Era una giornata di fine inverno del 1897 quando il 7 marzo, nel primo mattino di una nuvolosa e fredda domenica nei locali attigui alla chiesa parrocchiale di Cerea, davanti al notaio Casimiro Carli, prese vita la “Cassa Rurale di Prestiti di San Zeno in Cerea”, con lo scopo di “migliorare la condizione morale e materiale dei suoi soci, fornendo loro il denaro a ciò necessario nei modi determinati dallo statuto”. Accanto al notaio, due erano i testimoni: il campanaro Pietro Melchiori ed il maestro comunale Giovanni Bianchi. Le altre 26 persone presenti erano tutti soci fondatori a capo dei quali vi era il parroco Don Giuseppe De Battisti. Il promotore della iniziativa fu dunque il parroco di Cerea, Don Giuseppe De Battisti che, per dare vita alla nuova Cassa Rurale, si ispirò alle idee del finanziere padovano Leone Wollemborg, fondatore della prima cassa rurale veneta, nel 1883, in un piccolo paese della campagna padovana.

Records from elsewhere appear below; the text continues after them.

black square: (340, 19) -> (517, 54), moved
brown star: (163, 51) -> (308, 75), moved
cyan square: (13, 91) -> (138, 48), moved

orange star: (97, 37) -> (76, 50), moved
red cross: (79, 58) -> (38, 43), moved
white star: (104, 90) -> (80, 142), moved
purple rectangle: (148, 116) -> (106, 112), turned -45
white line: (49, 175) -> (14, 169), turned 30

A Cerea questo nuovo Istituto di credito rappresentò una presenza importante. Il Comune infatti con i suoi quasi 8 mila abitanti era, all’epoca, il quinto centro della provincia di Verona e con la sue piazze, le sue contrade e le sue botteghe veniva considerato quasi simile ad una piccola città.

Da allora la Cassa Rurale divenne una presenza fondamentale,ispiratrice di uno sviluppo economico e sociale che vide Cerea crescere e trasformarsi sempre più da semplice comune agricolo, in innovativo e all’avanguardia centro del mobile d’arte.

Con il passare del tempo, la Banca ha modificato più volte la propria denominazione, fino ad assumere quella attuale ed oggi, alla data del 31 dicembre 2008, la Banca contava 11 sportelli: Cerea, Angiari, Casaleone, Legnago, Trevenzuolo, Mozzecane Vigasio, Buttapietra e San Giorgio in Salici in provincia di Verona e Ostiglia e Roverbella in provincia di Mantova.